A good example of this is a study discussed in a recent edition of Scientific American, which was spnsored by a pair of psychologists at the University of Toulouse in France. In this case that’s ‘Toulouse’ as in ‘too loose with the truth’ and ‘too loose with the facts.’
These two geniuses set out to prove their thesis that believers in the paranormal were more likely to be “intuitive” thinkers, while skeptics and non-believers could be placed in the “reflective” category. In fact every single human being relies on both reflection and intuition, but these jokers wanted to show that people who leaned intuitive were prone to conclusion jumping.
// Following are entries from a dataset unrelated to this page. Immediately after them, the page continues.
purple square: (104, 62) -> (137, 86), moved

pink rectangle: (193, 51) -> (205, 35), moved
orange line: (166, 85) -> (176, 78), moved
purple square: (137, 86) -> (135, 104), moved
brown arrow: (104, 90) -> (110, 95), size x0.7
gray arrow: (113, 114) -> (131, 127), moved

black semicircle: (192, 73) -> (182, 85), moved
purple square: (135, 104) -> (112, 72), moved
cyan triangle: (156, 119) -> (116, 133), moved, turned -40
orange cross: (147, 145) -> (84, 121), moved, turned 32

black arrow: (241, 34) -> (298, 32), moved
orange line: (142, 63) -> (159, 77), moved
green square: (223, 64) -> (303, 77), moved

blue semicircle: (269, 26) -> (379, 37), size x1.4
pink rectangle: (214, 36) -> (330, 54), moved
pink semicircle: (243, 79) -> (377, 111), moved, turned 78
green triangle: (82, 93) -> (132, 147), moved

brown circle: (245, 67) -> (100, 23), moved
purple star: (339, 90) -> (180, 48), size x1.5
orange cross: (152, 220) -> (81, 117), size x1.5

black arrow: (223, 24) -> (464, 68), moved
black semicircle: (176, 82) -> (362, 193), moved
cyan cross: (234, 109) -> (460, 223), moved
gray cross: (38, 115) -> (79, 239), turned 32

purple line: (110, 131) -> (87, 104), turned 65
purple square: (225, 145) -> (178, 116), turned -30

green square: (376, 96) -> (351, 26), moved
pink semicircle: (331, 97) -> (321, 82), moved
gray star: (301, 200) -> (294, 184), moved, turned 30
And to no one’s surprise they accomplished their mission. They found study participants who accepted vague horoscopes and rigged laboratory test for ESP as genuine tested out as intuitive rather than reflective. And naturally the opposite was true for skeptics. Based on this, we are supposed to conclude that paranormal beliefs are always false and should be abandoned for all time. Anyone who refuses to do so is clearly a dolt and beneath contempt.
But research like this tell us absolutely nothing about the ideas of paranormal researchers who’ve collected mountains of data to support their hypotheses, basing their advocacy on numerous scientific studies, tons of eyewitness testimony, ample film and audio evidence and their own personal experiences. Nor does it tell us anything about those of us who take the paranormal seriously precisely because they are aware of this evidence – which includes the majority of paranormal aficionados.
Paranormal Enthusiasts to Materialist Scientists: “Psychologize This!”
The psychologizing of belief in the paranormal is lame and logically incoherent. If we are going to dismiss people’s beliefs based on psychological tendencies we should hold everyone to the same standard, including debunkers and skeptics whose egos prevent them from acknowledging the limitations of their understanding.
The paranormal has more than its share of flakes and crazies. But so does establishment science (we’re looking at you, Richard Dawkins), along with every other ideology or interest group known to man. Our views on reality may open or close our minds to controversial subject matter, but that is a trivial observation that does little to help us separate truth from fiction.